**Data for this task**:
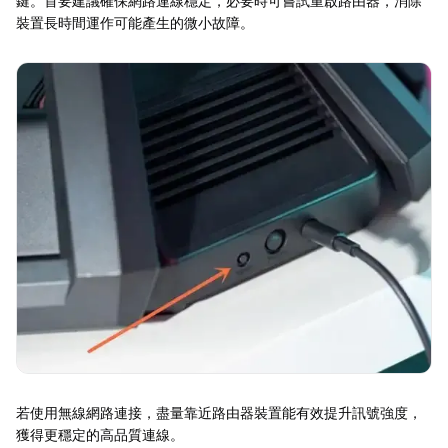
鍵。首要建議確保網路連線穩定，必要時可嘗試重啟路由器，消除
裝置長時間運作可能產生的微小故障。
若使用無線網路連接，盡量靠近路由器裝置能有效提升訊號強度，
獲得更穩定的高品質連線。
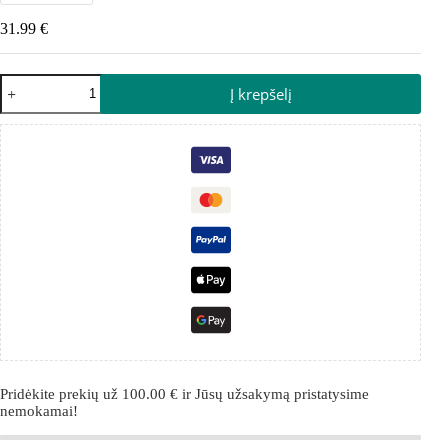
31.99
€
Į krepšelį
Pridėkite prekių už
100.00
€
ir Jūsų užsakymą pristatysime
nemokamai!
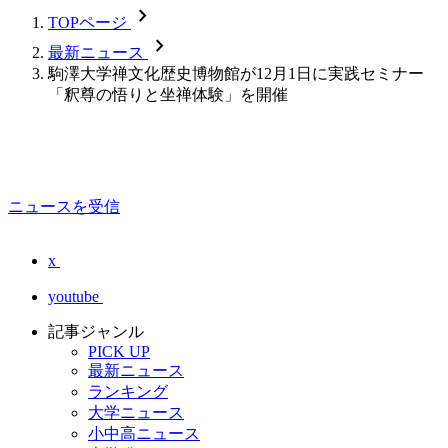
chevron_forward
TOPページ
chevron_forward
最新ニュース
駒澤大学禅文化歴史博物館が12月1日に実践セミナー
「釈尊の悟りと坐禅体験」を開催
ニュースを受信
x
youtube
記事ジャンル
PICK UP
最新ニュース
ランキング
大学ニュース
小中高ニュース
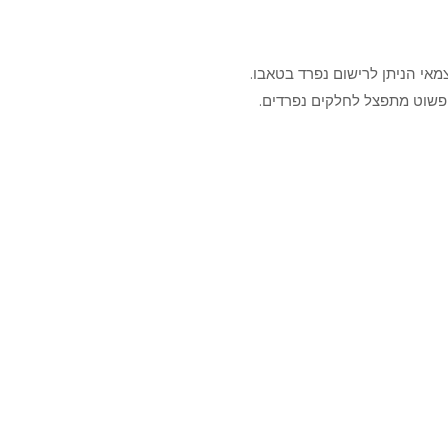
אי הניתן לרישום נפרד בטאבו.
פשוט מתפצל לחלקים נפרדים.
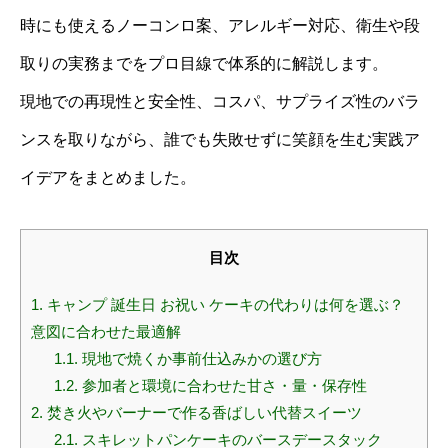
時にも使えるノーコンロ案、アレルギー対応、衛生や段
取りの実務までをプロ目線で体系的に解説します。
現地での再現性と安全性、コスパ、サプライズ性のバラ
ンスを取りながら、誰でも失敗せずに笑顔を生む実践ア
イデアをまとめました。
目次
1.
キャンプ 誕生日 お祝い ケーキの代わりは何を選ぶ？
意図に合わせた最適解
1.1.
現地で焼くか事前仕込みかの選び方
1.2.
参加者と環境に合わせた甘さ・量・保存性
2.
焚き火やバーナーで作る香ばしい代替スイーツ
2.1.
スキレットパンケーキのバースデースタック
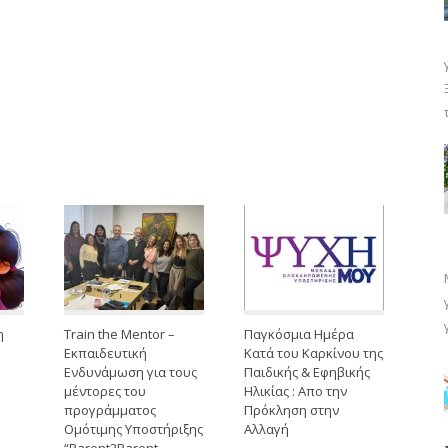
η
Train the Mentor –
Παγκόσμια Ημέρα
Εκπαιδευτική
Κατά του Καρκίνου της
Ενδυνάμωση για τους
Παιδικής & Εφηβικής
μέντορες του
Ηλικίας : Απο την
προγράμματος
Πρόκληση στην
Ομότιμης Υποστήριξης
Αλλαγή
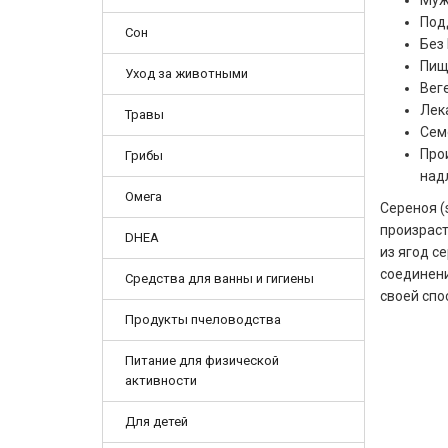
Муж
Под
Сон
Без
Пищ
Уход за животными
Вег
Лек
Травы
Сем
Про
Грибы
над
Омега
Сереноя (
произраст
DHEA
из ягод с
соединени
Средства для ванны и гигиены
своей спо
Продукты пчеловодства
Питание для физической
активности
Для детей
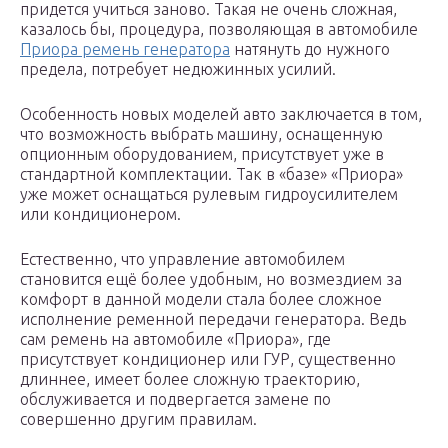
придется учиться заново. Такая не очень сложная,
казалось бы, процедура, позволяющая в автомобиле
Приора ремень генератора
натянуть до нужного
предела, потребует недюжинных усилий.
Особенность новых моделей авто заключается в том,
что возможность выбрать машину, оснащенную
опционным оборудованием, присутствует уже в
стандартной комплектации. Так в «базе» «Приора»
уже может оснащаться рулевым гидроусилителем
или кондиционером.
Естественно, что управление автомобилем
становится ещё более удобным, но возмездием за
комфорт в данной модели стала более сложное
исполнение ременной передачи генератора. Ведь
сам ремень на автомобиле «Приора», где
присутствует кондиционер или ГУР, существенно
длиннее, имеет более сложную траекторию,
обслуживается и подвергается замене по
совершенно другим правилам.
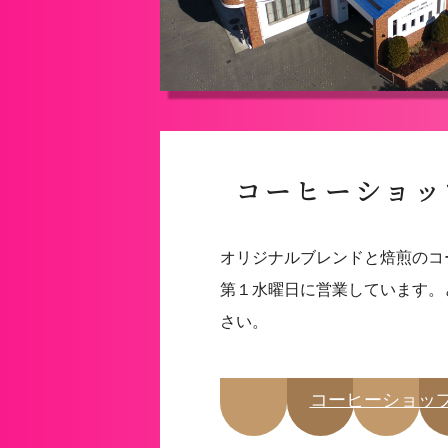
コーヒーショッ
オリジナルブレンドと焙煎のコ
第１水曜日に営業しています。
さい。
コーヒーショップ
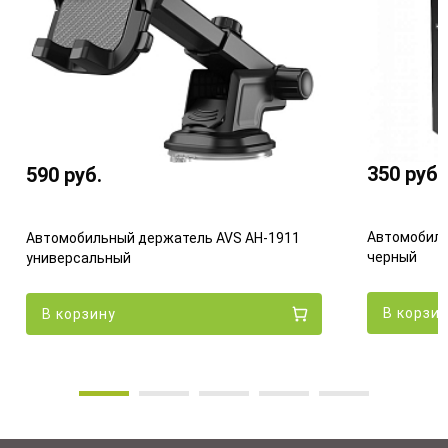
350
руб.
590
руб.
Автомобиль
Автомобильный держатель AVS AH-1911
черный
универсальный
В корзи
В корзину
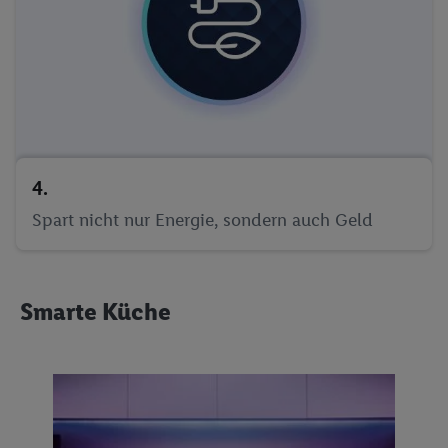
4.
Spart nicht nur Energie, sondern auch Geld
Smarte Küche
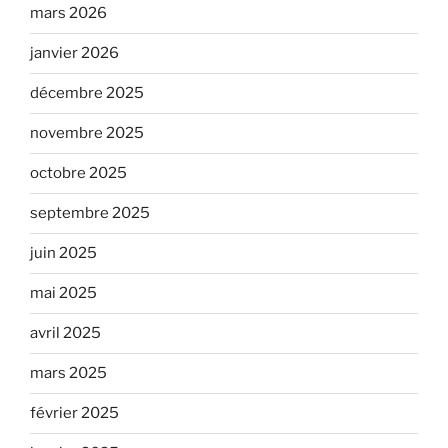
mars 2026
janvier 2026
décembre 2025
novembre 2025
octobre 2025
septembre 2025
juin 2025
mai 2025
avril 2025
mars 2025
février 2025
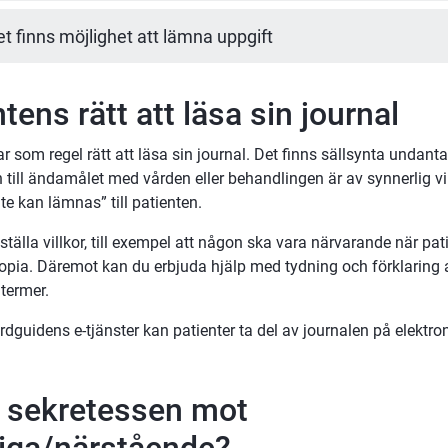
et finns möjlighet att lämna uppgift
tens rätt att läsa sin journal
r som regel rätt att läsa sin journal. Det finns sällsynta undanta
ill ändamålet med vården eller behandlingen är av synnerlig vikt
te kan lämnas” till patienten.
ställa villkor, till exempel att någon ska vara närvarande när pati
kopia. Däremot kan du erbjuda hjälp med tydning och förklaring a
termer.
dguidens e-tjänster kan patienter ta del av journalen på elektro
r sekretessen mot 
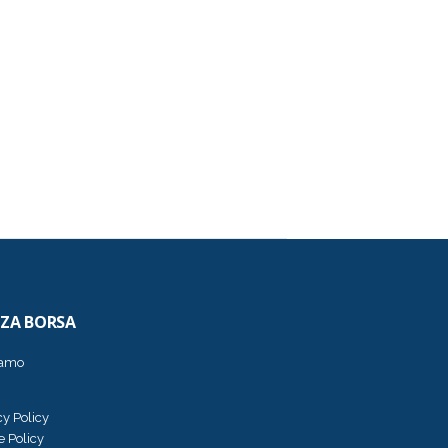
ZZA BORSA
iamo
cy Policy
e Policy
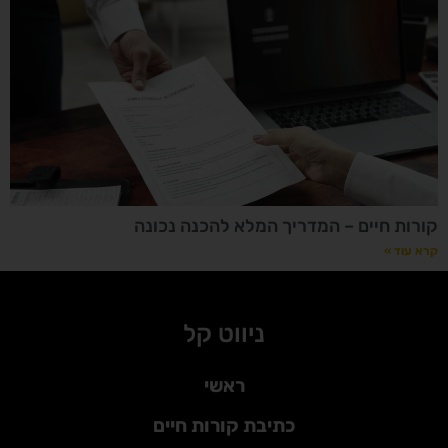
קורות חיים – המדריך המלא להכנה נכונה
קרא עוד »
ניווט קל
ראשי
כתיבת קורות חיים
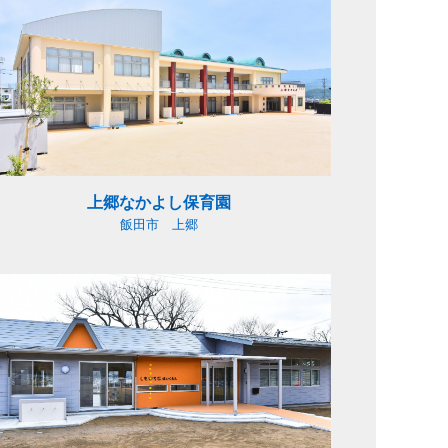
上郷なかよし保育園
飯田市 上郷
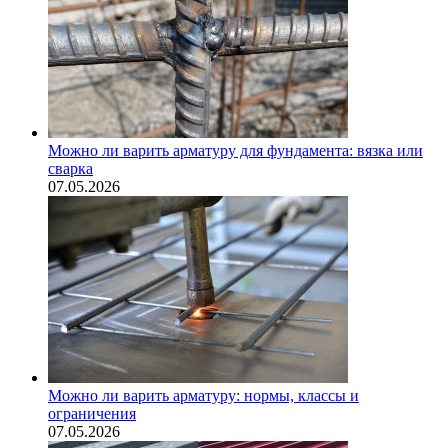
Можно ли варить арматуру для фундамента: вязка или
сварка
07.05.2026
Можно ли варить арматуру: нормы, классы и
ограничения
07.05.2026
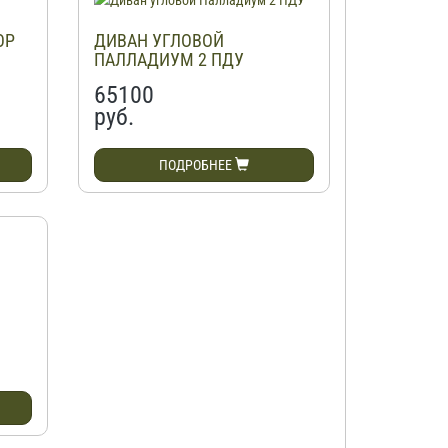
ОР
ДИВАН УГЛОВОЙ
ПАЛЛАДИУМ 2 ПДУ
65100
руб.
ПОДРОБНЕЕ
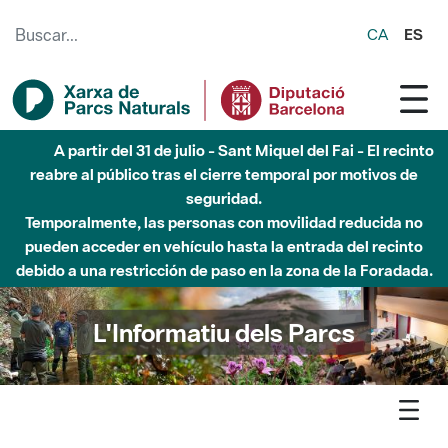
Saltar al contenido principal
CA
ES
Hasta diciembre de 2026 - Parque Fluvial Besós -
Afectaciones en el cauce del Parque Fluvial del Besòs debido
a obras de construcción de una pasarela sobre el río
L'Informatiu dels Parcs
L'informatiu
Notícia
Montseny - Ja es pot consultar el 9è butlletí del Life Tritó
Montseny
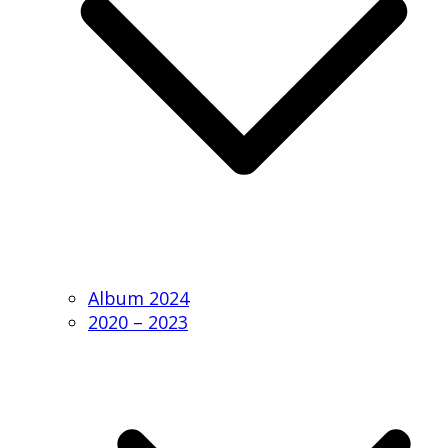
Album 2024
2020 – 2023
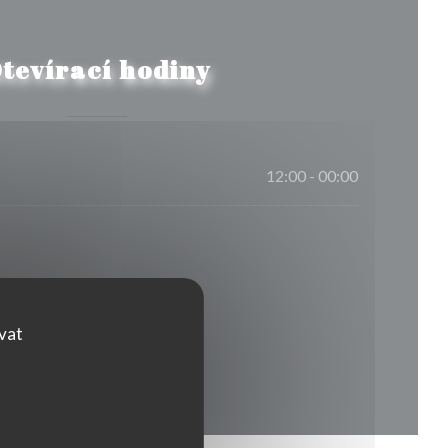
tevírací hodiny
12:00 - 00:00
ovat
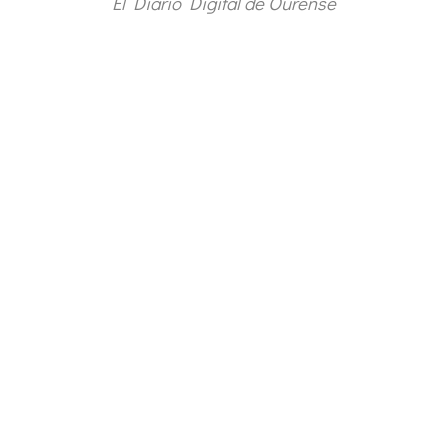
El Diario Digital de Ourense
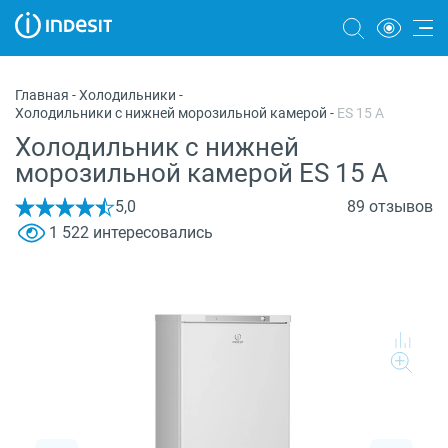
Холодильники
Главная
-
Холодильники
-
Холодильники с нижней морозильной камерой
-
ES 15 A
Морозильные камеры
Холодильник с нижней
Стиральные и сушильные машины
морозильной камерой ES 15 A
Посудомоечные машины
5,0
89 отзывов
1 522 интересовались
Плиты
Духовые шкафы
Вытяжки
Варочные панели
Микроволновые печи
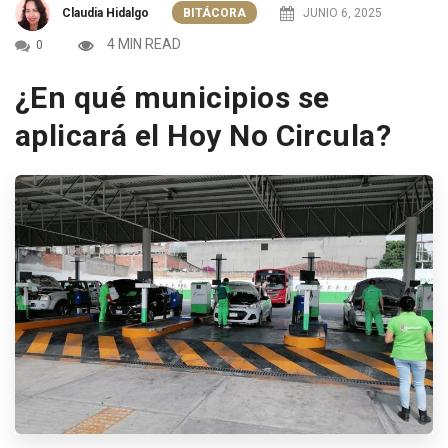
Claudia Hidalgo
BITÁCORA
JUNIO 6, 2025
4 MIN READ
0
¿En qué municipios se
aplicará el Hoy No Circula?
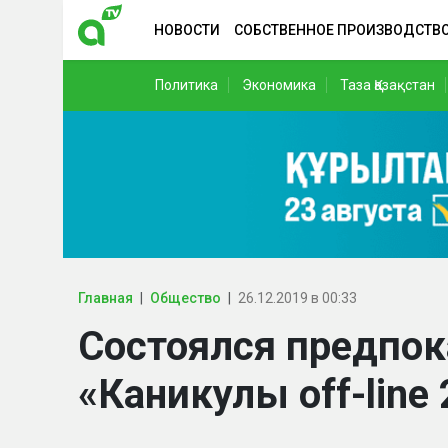
НОВОСТИ
СОБСТВЕННОЕ ПРОИЗВОДСТВ
Политика
Экономика
Таза Қазақстан
Главная
Общество
26.12.2019 в 00:33
Состоялся предпо
«Каникулы off-line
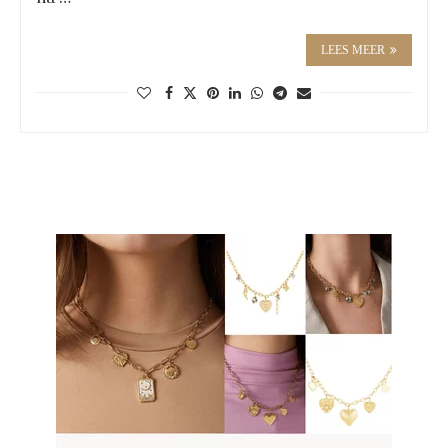
LEES MEER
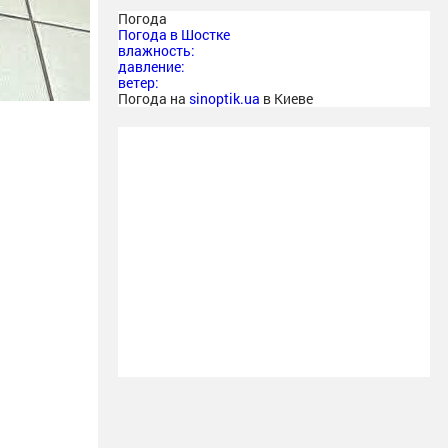
Погода
Погода в
Шостке
влажность:
давление:
ветер:
Погода на
sinoptik.ua
в Киеве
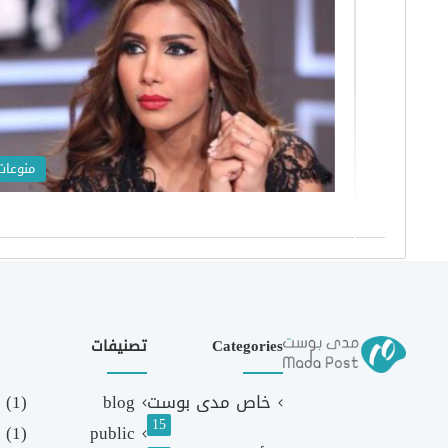
منوعات
Categories
تصنيفات
خاص مدى بوست
blog
(1)
15
(1)
public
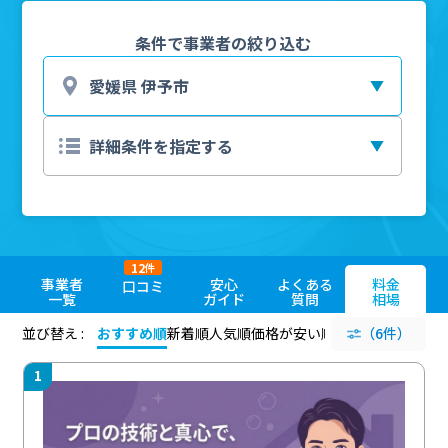
条件で事業者の絞り込む
12
件
事業者
安心
よくある
料金
口コミ
一覧
ガイド
質問
相場
並び替え :
おすすめ順
新着順
人気順
価格が安い順
評価が高い順
（6件）
評価
1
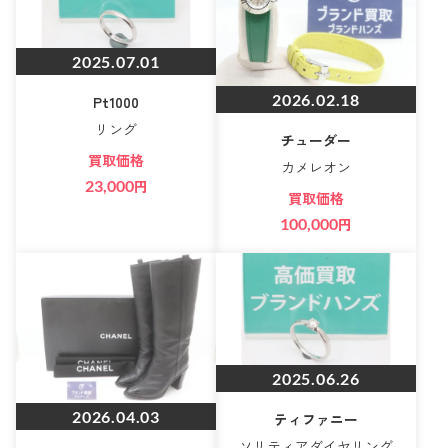
2025.07.01
2026.02.18
Pt1000
リング
チューダー
買取価格
カメレオン
23,000
円
買取価格
100,000
円
2025.06.26
2026.04.03
ティファニー
ソリティアダイヤリング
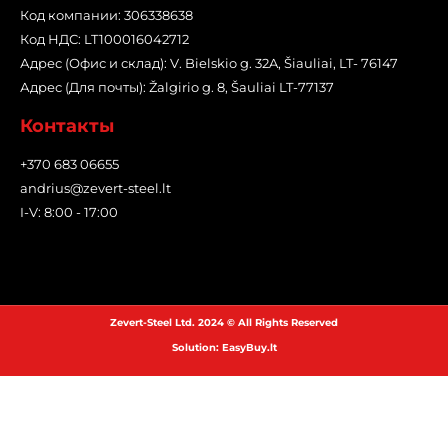
Код компании: 306338638
Код НДС: LT100016042712
Адрес (Офис и склад): V. Bielskio g. 32A, Šiauliai, LT- 76147
Адрес (Для почты): Žalgirio g. 8, Šauliai LT-77137
Контакты
+370 683 06655
andrius@zevert-steel.lt
I-V: 8:00 - 17:00
Zevert-Steel Ltd. 2024 © All Rights Reserved
Solution: EasyBuy.lt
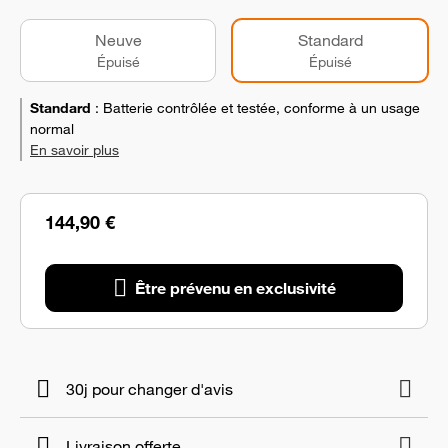
Neuve
Standard
Épuisé
Épuisé
Standard
:
Batterie contrôlée et testée, conforme à un usage
normal
En savoir plus
144,90 €
Être prévenu en exclusivité
30j pour changer d'avis
Livraison offerte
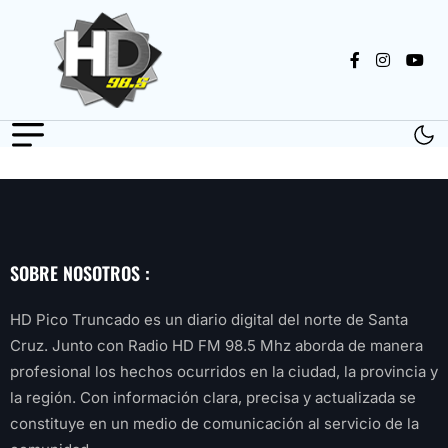
SOBRE NOSOTROS :
HD Pico Truncado es un diario digital del norte de Santa
Cruz. Junto con Radio HD FM 98.5 Mhz aborda de manera
profesional los hechos ocurridos en la ciudad, la provincia y
la región. Con información clara, precisa y actualizada se
constituye en un medio de comunicación al servicio de la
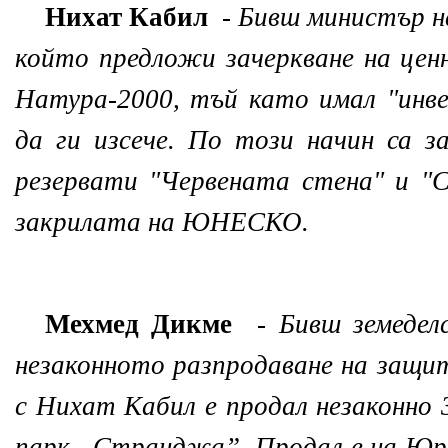
Нихат Кабил
-
Бивш министър на
който предложи зачеркване на цен
Натура-2000, тъй като имал "инв
да ги изсече. По този начин са 
резервати "Червената стена" и "С
закрилата на ЮНЕСКО.
Мехмед Дикме
-
Бивш земедел
незаконното разпродаване на защи
с Нихат Кабил е продал незаконно 
парк „Странджа”. Продал е на Юр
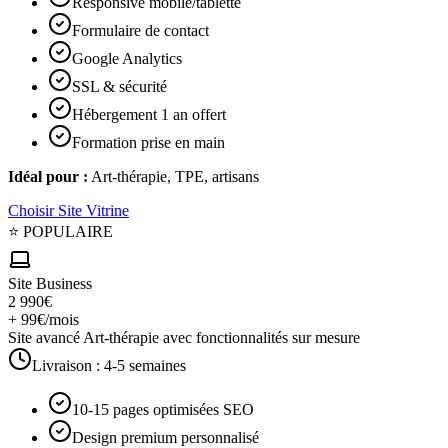
Responsive mobile/tablette
Formulaire de contact
Google Analytics
SSL & sécurité
Hébergement 1 an offert
Formation prise en main
Idéal pour :
Art-thérapie, TPE, artisans
Choisir
Site Vitrine
⭐ POPULAIRE
Site Business
2 990€
+ 99€/mois
Site avancé Art-thérapie avec fonctionnalités sur mesure
Livraison :
4-5 semaines
10-15 pages optimisées SEO
Design premium personnalisé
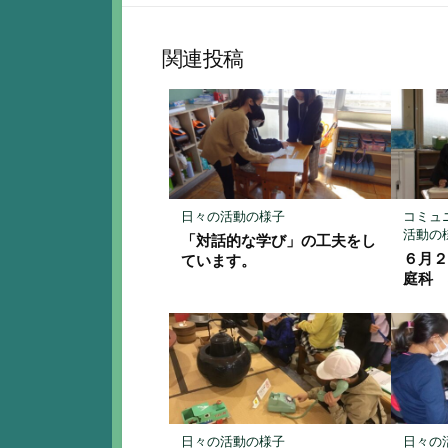
な
シ
ブ
ェ
ッ
ア
関連投稿
ク
マ
ー
ク
に
保
存
日々の活動の様子
コミュ
活動の
「対話的な学び」の工夫をし
６月２
ています。
庭科
日々の活動の様子
日々の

**Exercise brief**:
Show each line of the material where the word "морозильной" occurs.

**Solution below**:
Холодильники с нижней морозильной камерой
морозильной камерой ES 15 A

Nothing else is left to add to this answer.